I am studying Stillwell's Elements of Algebra. In Chapter 3, Section 3.6, he writes
There is a unique extension of $+$, $-$, $\times$, $\div$ to $\mathbb C$ satisfying the field properties since if these properties hold we necessarily have \begin{align*} (\alpha_1 + i\beta_1) + (\alpha_2+ i\beta_2) & = (\alpha_1 + \alpha_2) + i(\beta_1 + \beta_2)\text{,}\\ (\alpha_1 + i\beta_1)(\alpha_2 + i\beta2) & = (\alpha_1\alpha_2 - \beta_1\beta_2) + i(\alpha_1\beta_2 + \beta_1\alpha_2) \end{align*} (using the fact that $i^2 = -1$).
Now what I understood from this is the following.
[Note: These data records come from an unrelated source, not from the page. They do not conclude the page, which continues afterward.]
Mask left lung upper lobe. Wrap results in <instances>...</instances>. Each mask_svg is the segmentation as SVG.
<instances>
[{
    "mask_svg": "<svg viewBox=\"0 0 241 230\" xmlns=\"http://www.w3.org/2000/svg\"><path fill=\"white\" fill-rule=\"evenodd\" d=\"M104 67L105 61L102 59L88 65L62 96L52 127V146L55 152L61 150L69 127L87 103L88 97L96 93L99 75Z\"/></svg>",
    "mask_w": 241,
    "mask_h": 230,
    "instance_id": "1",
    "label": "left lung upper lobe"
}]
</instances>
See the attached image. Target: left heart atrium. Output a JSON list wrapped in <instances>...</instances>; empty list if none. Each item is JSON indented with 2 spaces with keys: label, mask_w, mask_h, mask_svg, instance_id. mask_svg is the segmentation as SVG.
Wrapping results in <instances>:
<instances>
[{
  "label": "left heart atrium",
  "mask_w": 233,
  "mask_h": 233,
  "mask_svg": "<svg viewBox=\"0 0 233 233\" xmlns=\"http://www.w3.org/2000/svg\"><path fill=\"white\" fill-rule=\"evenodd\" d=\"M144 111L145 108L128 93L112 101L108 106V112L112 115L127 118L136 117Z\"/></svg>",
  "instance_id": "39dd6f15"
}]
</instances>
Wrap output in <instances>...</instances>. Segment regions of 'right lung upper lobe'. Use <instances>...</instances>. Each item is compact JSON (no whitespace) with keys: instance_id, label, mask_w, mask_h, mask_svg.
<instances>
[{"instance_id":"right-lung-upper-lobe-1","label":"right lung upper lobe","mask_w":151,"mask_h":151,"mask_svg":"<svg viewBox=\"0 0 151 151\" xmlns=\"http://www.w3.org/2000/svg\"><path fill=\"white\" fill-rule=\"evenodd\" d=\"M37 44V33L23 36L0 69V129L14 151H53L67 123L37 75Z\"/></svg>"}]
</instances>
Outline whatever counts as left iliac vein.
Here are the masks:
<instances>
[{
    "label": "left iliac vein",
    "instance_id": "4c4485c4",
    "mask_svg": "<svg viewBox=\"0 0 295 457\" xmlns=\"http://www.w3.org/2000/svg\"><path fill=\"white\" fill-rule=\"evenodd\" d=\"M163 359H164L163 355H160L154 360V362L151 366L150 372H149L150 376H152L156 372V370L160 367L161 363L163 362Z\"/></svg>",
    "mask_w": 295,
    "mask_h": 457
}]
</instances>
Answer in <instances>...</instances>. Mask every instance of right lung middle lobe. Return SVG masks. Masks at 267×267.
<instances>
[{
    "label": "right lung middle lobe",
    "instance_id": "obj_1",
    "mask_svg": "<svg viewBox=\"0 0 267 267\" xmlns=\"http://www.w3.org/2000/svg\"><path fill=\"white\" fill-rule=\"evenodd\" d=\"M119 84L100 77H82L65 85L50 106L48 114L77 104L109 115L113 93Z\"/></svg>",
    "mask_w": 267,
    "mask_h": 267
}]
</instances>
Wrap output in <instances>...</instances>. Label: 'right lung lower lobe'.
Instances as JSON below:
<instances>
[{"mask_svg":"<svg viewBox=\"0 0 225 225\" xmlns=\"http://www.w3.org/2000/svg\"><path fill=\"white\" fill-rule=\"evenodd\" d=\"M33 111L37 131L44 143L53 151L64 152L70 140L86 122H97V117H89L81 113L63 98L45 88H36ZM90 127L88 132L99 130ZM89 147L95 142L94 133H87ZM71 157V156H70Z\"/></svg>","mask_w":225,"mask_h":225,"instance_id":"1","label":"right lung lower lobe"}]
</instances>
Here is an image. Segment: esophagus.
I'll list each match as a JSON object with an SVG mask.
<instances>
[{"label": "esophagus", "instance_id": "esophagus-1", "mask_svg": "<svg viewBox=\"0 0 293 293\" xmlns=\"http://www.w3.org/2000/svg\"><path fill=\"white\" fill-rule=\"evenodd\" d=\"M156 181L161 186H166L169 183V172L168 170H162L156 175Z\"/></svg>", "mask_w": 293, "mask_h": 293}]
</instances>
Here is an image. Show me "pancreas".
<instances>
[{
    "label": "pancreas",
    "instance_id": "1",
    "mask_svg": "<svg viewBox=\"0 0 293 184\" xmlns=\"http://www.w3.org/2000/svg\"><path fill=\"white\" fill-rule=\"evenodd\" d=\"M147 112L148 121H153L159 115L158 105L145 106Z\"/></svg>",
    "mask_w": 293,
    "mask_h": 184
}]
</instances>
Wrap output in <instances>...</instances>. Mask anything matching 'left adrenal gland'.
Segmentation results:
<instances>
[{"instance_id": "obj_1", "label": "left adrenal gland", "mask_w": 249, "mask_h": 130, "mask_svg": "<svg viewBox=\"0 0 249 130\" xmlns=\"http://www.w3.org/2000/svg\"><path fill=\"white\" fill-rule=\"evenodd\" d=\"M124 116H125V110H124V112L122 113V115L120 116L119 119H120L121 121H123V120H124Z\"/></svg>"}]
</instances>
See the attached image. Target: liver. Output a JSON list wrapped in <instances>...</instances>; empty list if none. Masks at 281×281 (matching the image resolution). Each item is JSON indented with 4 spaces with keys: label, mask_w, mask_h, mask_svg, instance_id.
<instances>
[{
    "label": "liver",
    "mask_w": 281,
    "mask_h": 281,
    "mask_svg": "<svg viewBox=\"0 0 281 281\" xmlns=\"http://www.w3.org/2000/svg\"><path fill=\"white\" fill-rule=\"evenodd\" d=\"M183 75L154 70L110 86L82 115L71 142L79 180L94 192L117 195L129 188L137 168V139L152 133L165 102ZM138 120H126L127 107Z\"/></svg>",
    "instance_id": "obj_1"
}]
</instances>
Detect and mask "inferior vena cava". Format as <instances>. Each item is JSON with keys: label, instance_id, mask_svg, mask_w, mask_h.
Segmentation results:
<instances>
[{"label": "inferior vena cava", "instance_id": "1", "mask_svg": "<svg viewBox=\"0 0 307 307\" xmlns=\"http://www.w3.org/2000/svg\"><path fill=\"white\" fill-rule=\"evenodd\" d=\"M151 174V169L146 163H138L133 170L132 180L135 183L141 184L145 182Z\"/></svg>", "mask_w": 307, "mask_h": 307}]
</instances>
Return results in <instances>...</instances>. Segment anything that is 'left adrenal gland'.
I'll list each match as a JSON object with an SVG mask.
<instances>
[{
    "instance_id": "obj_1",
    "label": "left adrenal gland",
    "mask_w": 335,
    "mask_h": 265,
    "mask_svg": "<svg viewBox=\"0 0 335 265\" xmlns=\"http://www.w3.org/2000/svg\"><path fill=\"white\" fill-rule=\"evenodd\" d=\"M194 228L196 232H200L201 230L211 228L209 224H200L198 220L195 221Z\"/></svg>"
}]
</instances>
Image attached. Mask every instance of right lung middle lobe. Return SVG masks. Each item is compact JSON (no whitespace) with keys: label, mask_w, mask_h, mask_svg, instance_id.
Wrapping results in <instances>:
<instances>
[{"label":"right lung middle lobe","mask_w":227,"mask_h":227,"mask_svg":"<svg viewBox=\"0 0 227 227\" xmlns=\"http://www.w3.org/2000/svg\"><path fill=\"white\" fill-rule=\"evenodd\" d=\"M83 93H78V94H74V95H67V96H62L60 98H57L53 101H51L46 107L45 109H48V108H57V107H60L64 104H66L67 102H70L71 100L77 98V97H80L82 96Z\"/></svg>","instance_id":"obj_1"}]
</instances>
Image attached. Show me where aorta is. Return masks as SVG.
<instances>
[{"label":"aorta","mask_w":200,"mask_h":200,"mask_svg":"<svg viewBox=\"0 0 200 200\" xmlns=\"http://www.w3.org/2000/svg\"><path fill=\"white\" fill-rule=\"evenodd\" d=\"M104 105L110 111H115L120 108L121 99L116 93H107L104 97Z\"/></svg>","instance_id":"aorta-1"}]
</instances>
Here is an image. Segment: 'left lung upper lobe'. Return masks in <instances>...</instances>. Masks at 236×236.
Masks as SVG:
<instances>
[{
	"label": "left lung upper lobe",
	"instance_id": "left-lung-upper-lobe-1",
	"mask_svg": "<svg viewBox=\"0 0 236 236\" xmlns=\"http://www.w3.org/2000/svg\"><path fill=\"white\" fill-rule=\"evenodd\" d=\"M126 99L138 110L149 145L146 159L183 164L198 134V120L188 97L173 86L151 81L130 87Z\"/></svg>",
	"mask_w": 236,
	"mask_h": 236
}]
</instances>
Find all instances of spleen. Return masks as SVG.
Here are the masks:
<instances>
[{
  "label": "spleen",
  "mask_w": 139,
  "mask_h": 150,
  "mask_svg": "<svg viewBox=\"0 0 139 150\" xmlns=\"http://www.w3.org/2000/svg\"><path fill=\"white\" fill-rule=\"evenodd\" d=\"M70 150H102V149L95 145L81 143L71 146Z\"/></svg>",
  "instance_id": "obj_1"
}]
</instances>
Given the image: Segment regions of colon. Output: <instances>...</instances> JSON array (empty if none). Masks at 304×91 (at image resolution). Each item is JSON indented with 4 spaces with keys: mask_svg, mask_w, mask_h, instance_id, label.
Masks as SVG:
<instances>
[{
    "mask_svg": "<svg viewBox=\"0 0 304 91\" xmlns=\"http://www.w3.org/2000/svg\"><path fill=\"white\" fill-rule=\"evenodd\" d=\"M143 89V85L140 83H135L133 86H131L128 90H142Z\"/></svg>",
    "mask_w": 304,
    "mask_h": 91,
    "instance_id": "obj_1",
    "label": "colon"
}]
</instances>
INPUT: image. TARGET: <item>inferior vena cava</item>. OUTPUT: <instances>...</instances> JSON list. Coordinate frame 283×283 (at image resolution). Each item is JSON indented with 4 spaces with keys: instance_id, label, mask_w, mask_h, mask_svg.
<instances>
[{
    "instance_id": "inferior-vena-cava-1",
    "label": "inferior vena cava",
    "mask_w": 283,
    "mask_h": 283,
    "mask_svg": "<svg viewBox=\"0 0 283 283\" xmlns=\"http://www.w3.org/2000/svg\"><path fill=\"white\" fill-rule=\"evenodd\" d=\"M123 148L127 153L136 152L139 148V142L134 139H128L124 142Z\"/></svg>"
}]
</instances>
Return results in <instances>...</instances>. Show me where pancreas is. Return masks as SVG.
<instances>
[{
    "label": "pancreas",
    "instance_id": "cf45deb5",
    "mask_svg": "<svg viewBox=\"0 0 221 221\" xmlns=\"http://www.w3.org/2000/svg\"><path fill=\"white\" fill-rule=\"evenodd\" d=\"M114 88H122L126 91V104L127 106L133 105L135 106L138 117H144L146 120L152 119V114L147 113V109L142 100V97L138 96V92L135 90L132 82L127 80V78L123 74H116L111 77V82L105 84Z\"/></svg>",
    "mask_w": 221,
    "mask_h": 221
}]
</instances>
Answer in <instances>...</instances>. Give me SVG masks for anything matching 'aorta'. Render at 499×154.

If we try to make $\mathbb R\times\mathbb R$ a field such that for each $\alpha_1, \alpha_2\in\mathbb R$, we have
- "extension" of addition and multiplication from $\mathbb R$ so that
- $(\alpha_1, 0) + (\alpha_2, 0) = (\alpha_1 + \alpha_2, 0)$, and
- $(\alpha_1, 0)(\alpha_2, 0) = (\alpha_1\alpha_2, 0)$,
- "$i^2 = -1$", that is,
- $(0, 1)(0, 1) = (-1, 0)$,
then we must have the familiar definitions of the addition and product rules for $\mathbb C$. (Note that I have denoted the addition and multiplication in $\mathbb R$ and $\mathbb{R\times R}$ by same notations.)
I have realized that I just need to show that for any $(\alpha, \beta)\in\mathbb{R\times R}$, we have $(\alpha, \beta) = (\alpha, 0) + (0, 1)(\beta, 0)$.
Question: Can someone please help showing this? Thanks for your time!